* [DATA EXCERPTS]:

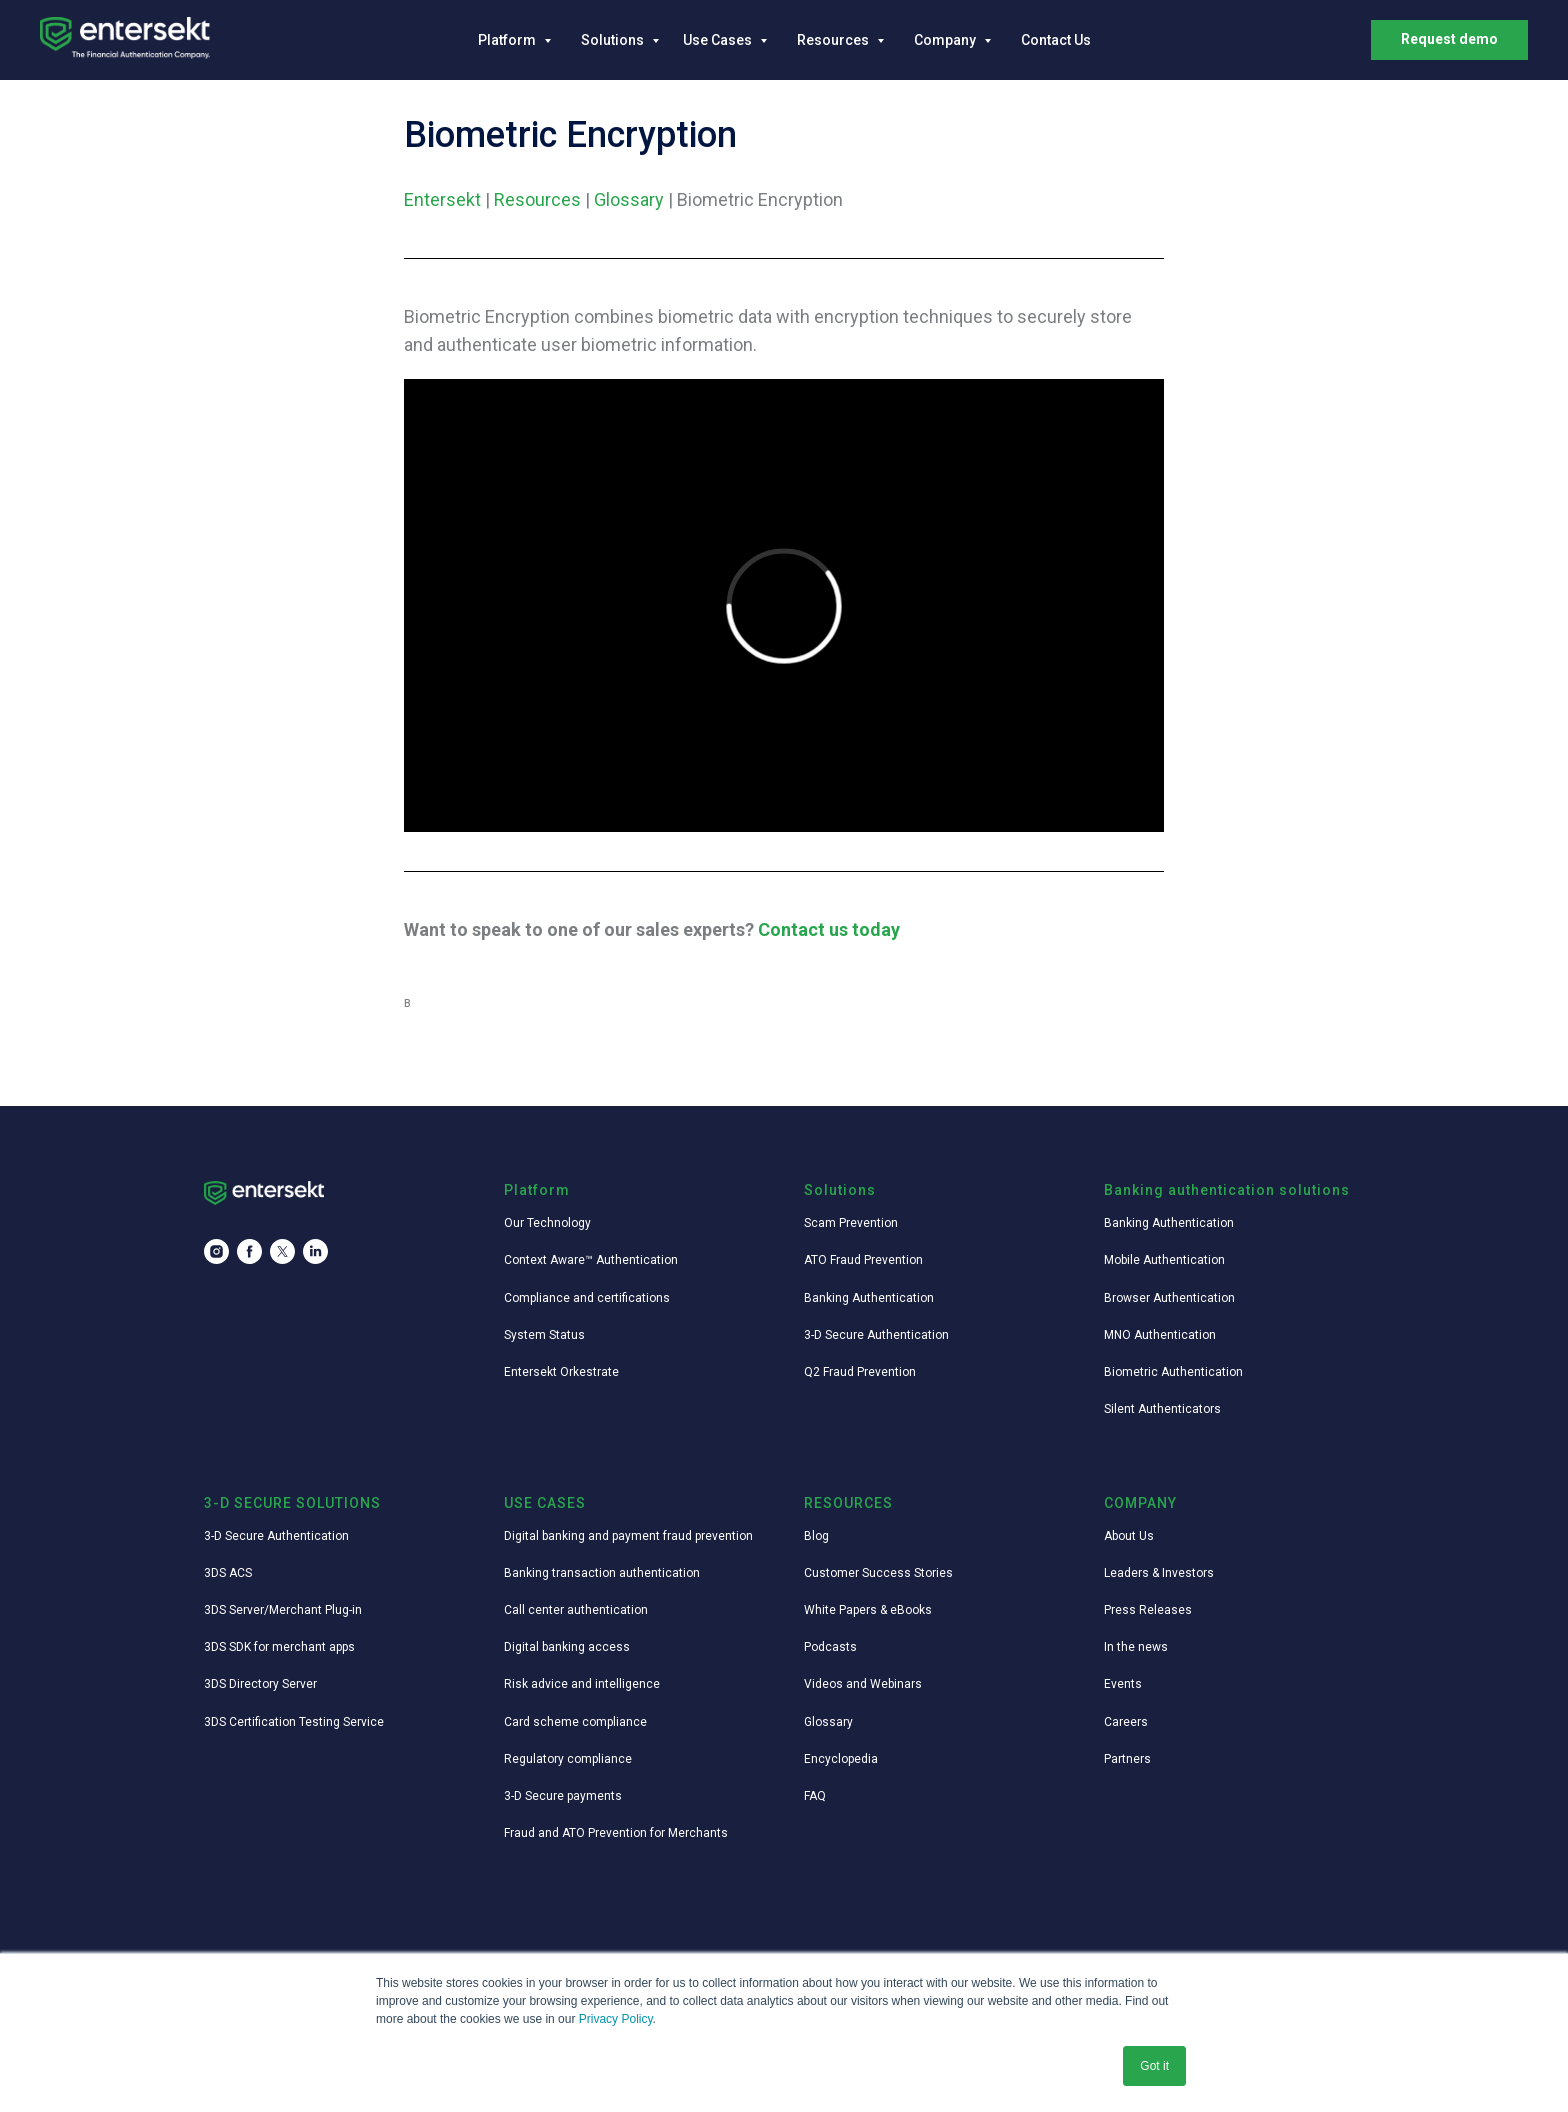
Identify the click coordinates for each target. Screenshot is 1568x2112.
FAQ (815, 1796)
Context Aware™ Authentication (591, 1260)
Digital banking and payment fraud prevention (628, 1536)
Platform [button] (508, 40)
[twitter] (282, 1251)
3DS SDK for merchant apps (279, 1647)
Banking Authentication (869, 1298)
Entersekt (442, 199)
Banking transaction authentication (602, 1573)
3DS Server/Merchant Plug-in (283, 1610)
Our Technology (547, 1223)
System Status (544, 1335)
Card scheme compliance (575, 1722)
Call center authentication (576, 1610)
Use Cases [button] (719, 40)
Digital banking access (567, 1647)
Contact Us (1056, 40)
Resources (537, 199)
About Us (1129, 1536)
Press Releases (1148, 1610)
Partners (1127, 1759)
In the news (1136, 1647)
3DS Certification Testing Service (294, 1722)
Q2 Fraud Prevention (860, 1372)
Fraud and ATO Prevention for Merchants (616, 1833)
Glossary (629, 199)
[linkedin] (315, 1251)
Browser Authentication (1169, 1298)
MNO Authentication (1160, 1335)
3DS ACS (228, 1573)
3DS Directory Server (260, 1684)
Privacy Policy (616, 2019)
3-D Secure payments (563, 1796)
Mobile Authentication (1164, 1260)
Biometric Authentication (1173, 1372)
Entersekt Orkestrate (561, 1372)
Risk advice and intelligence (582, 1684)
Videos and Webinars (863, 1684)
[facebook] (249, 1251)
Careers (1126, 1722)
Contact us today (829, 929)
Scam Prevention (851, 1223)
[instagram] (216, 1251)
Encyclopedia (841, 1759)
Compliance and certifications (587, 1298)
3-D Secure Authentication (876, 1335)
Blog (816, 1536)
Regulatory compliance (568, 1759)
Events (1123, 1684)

==

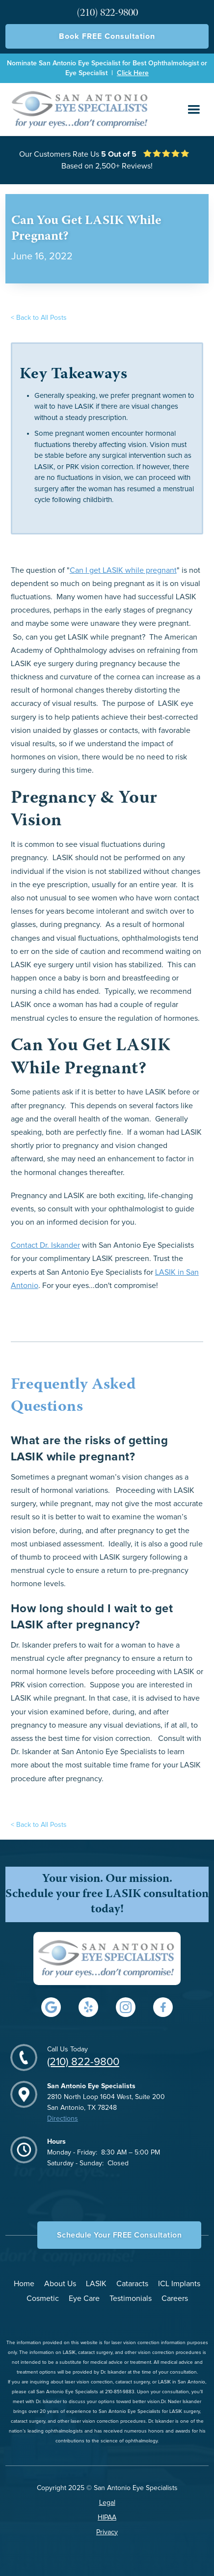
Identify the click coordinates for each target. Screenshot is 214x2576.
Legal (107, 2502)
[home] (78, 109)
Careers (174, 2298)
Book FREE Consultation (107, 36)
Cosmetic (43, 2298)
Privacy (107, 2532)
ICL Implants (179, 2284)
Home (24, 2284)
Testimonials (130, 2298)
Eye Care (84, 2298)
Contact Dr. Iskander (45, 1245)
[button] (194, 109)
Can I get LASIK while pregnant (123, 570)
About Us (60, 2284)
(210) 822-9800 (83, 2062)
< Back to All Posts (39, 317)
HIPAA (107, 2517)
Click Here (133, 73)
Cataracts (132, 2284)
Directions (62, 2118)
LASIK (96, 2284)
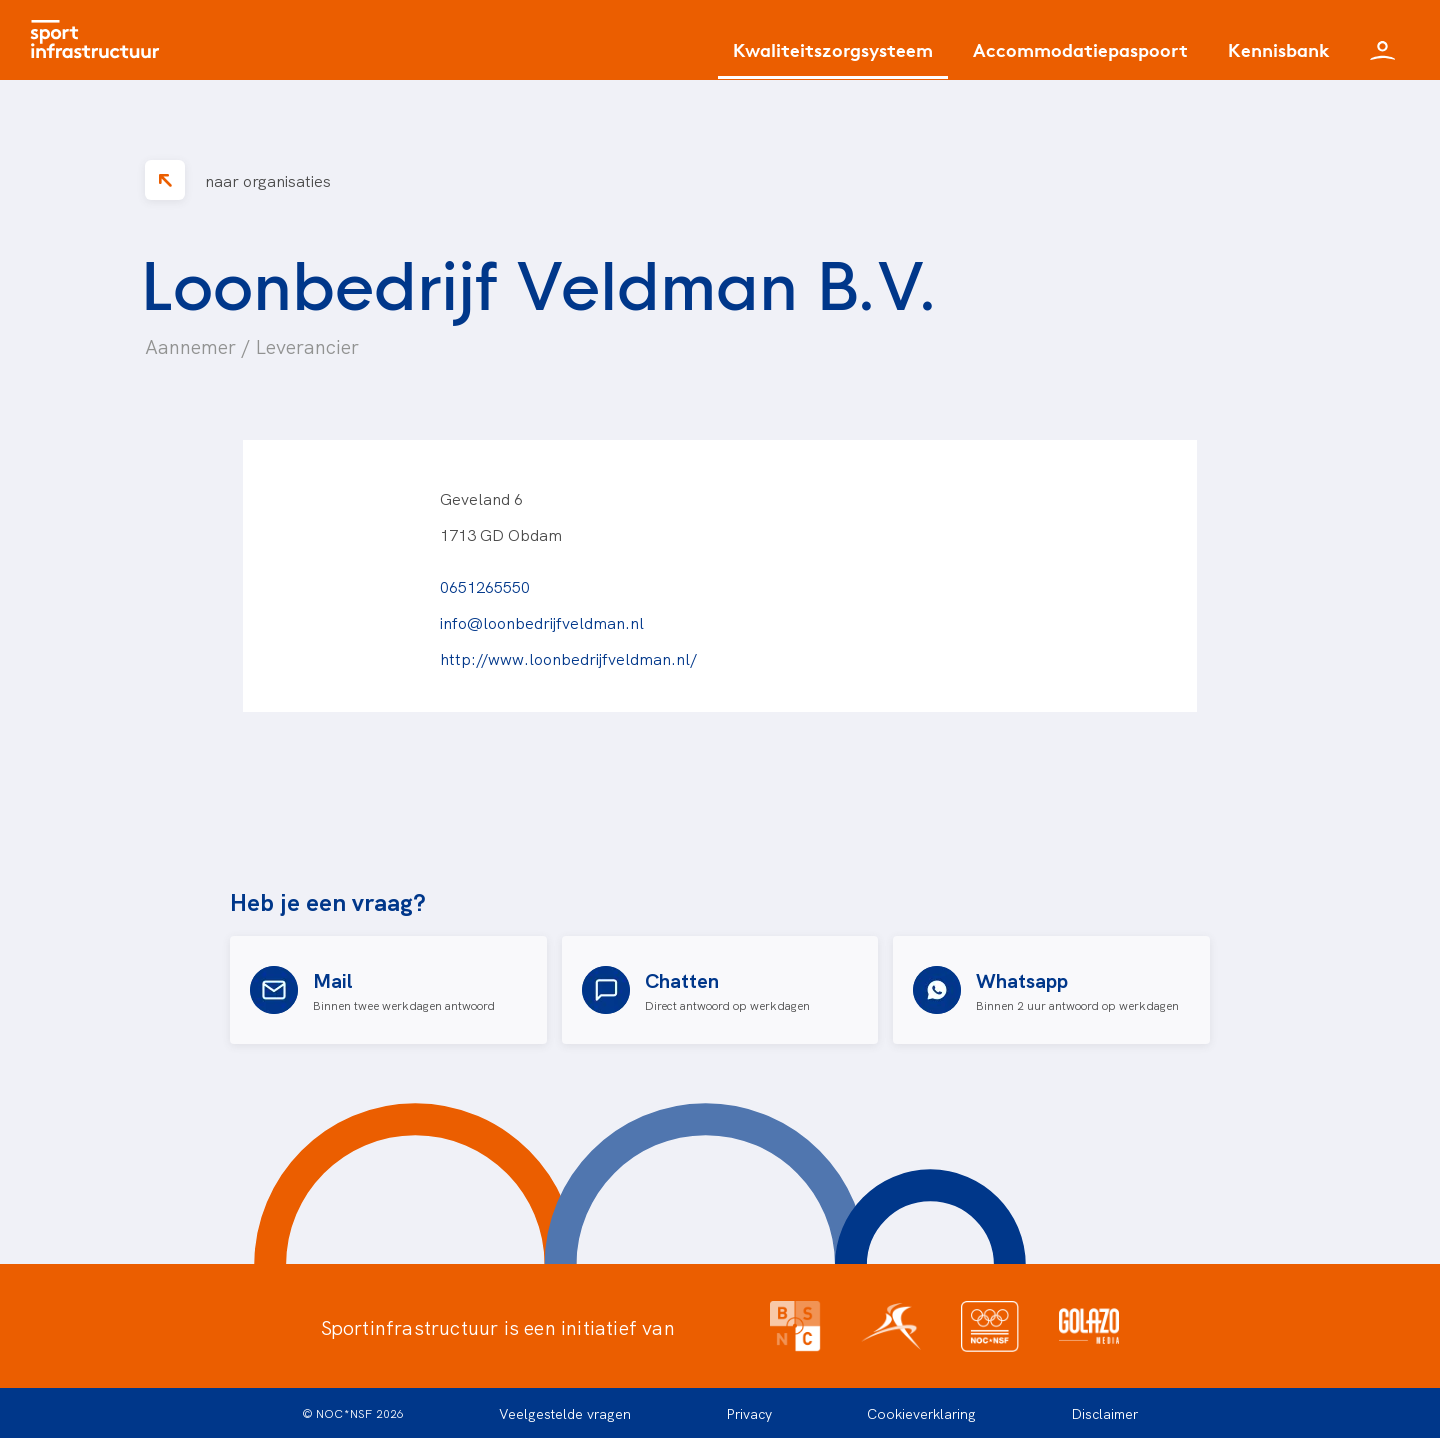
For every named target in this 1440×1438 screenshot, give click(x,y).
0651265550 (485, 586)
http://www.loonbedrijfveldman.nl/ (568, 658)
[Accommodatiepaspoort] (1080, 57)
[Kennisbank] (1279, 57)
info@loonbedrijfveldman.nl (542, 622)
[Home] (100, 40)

* [BRIEF]: Show the lines of the records that contain the word "Digital".

* [SOLUTION]:
Digital banking and payment fraud prevention (628, 1536)
Digital banking access (567, 1647)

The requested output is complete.